Here is some Council from my mission president:
  An important part of our purpose is to help people repent and be baptized so that they may receive forgiveness-- a remission of sins.  John the Baptist demonstrated this when “he came into all the country about Jordan, preaching the baptism of repentance for the remission of sins;” (Luke 3:3).
   Sometimes we mistakenly teach or imply that receiving the ordinance of baptism and receiving a remission of sins are the same thing.  They are not.  Baptism is required for us to receive forgiveness, but it does not automatically wash away our sins and make us clean.  Elder Russell M. Nelson of the Quorum of the Twelve recently taught this principle when he said, “The gospel of Jesus Christ includes the making and keeping of sacred covenants, the first of which is the covenant of baptism.  The act of baptism itself does not wash sin away.  Thanks to the Atonement, the effects of sin depart when one faithfully keeps the baptism covenant to follow the Lord Jesus Christ.” (2014 Seminar for New Mission Presidents, June 2014)  As we faithfully keep the covenant and obey the commandments in our life the Atonement cleanses us from sin and the Lord forgives our sins.
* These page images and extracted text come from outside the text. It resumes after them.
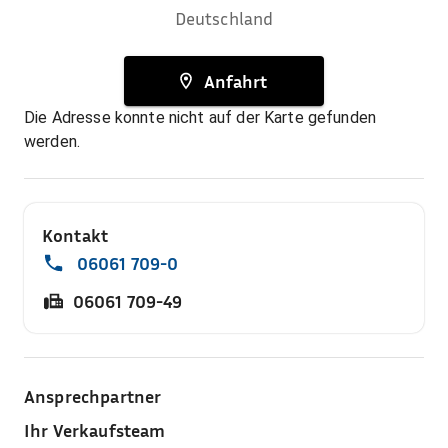
Deutschland
Anfahrt
Die Adresse konnte nicht auf der Karte gefunden
werden.
Kontakt
06061 709-0
06061 709-49
Ansprechpartner
Ihr Verkaufsteam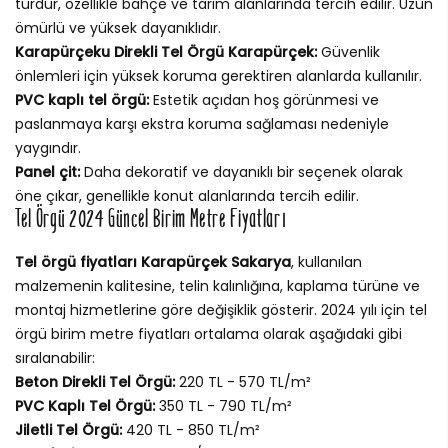
türdür, özellikle bahçe ve tarım alanlarında tercih edilir. Uzun
ömürlü ve yüksek dayanıklıdır.
Karapürçeku Direkli Tel Örgü Karapürçek:
Güvenlik
önlemleri için yüksek koruma gerektiren alanlarda kullanılır.
PVC kaplı tel örgü:
Estetik açıdan hoş görünmesi ve
paslanmaya karşı ekstra koruma sağlaması nedeniyle
yaygındır.
Panel çit:
Daha dekoratif ve dayanıklı bir seçenek olarak
öne çıkar, genellikle konut alanlarında tercih edilir.
Tel Örgü 2024 Güncel Birim Metre Fiyatları
Tel örgü fiyatları Karapürçek Sakarya
, kullanılan
malzemenin kalitesine, telin kalınlığına, kaplama türüne ve
montaj hizmetlerine göre değişiklik gösterir. 2024 yılı için tel
örgü birim metre fiyatları ortalama olarak aşağıdaki gibi
sıralanabilir:
Beton Direkli Tel Örgü:
220 TL - 570 TL/m²
PVC Kaplı Tel Örgü:
350 TL - 790 TL/m²
Jiletli Tel Örgü:
420 TL - 850 TL/m²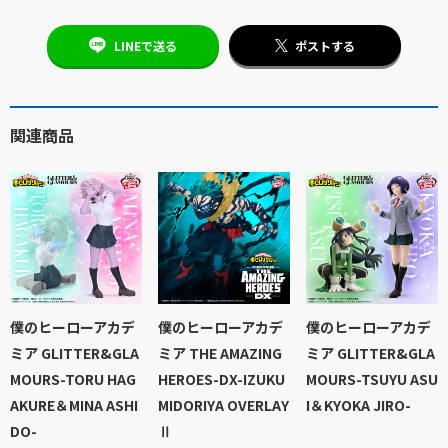
LINEで送る
ポストする
関連商品
僕のヒーローアカデ
僕のヒーローアカデ
僕のヒーローアカデ
ミア GLITTER&GLA
ミア THE AMAZING
ミア GLITTER&GLA
MOURS-TORU HAG
HEROES-DX-IZUKU
MOURS-TSUYU ASU
AKURE＆MINA ASHI
MIDORIYA OVERLAY
I＆KYOKA JIRO-
DO-
Ⅱ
   Sometimes I have even heard members who are watching a baptism service say, after someone is baptized, “Forgiven!” as if the act of being immersed in the water is what automatically brings about a forgiveness of sins.  This is not right.  Baptism is a symbolic ordinance—as are all ordinances in the gospel—and it is the keeping of those covenants associated with the ordinance that allows the power and blessings of the ordinance to result in our life.  The ratifying seal of the Spirit is necessary for an ordinance to be valid and effective in our life.  Someone who has not fully complied with the requirements of repentance and prepared themselves appropriately for baptism cannot expect to be forgiven simply because the participated in the ordinance—Moroni cautions, “See that ye are not baptized unworthily…” (Mormon 9:29)  For one who has fully complied with the law of repentance and receives baptism worthily, sins are washed away in the waters of baptism.  But the baptism of fire and the Holy Ghost, manifested by the companionship of the Spirit in our life, is also necessary for us to be cleansed and purified from sin.  It is important for us to understand this doctrine clearly in our own minds, and to teach it clearly to our investigators and recent converts.  It is the continual striving and faithful keeping of our covenants that brings the Holy Spirit into our life and sanctifies and cleanses us, and prepares us to live again in God’s presence.
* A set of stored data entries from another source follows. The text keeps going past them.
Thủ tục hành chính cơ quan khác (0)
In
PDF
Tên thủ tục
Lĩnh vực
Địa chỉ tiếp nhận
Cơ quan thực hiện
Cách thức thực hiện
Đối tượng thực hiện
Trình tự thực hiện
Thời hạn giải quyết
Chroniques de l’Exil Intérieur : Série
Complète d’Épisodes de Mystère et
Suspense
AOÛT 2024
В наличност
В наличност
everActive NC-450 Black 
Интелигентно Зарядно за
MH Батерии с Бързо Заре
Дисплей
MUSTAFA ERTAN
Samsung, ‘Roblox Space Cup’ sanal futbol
  I love you all. I hope you will find that living in the moment brings extensive joy. Much more joy than you have in looking forward to it being over. This life is to prepare to meet god, to LIVE the gospel, not to die for it. We gain so much from our trials and experiences. President Spencer W. Kimball in a General Conference address asked the Lord to give him "mountains to climb" for he knew without a doubt that every trial that we endure well gives us strength that cannot be gained in any other way.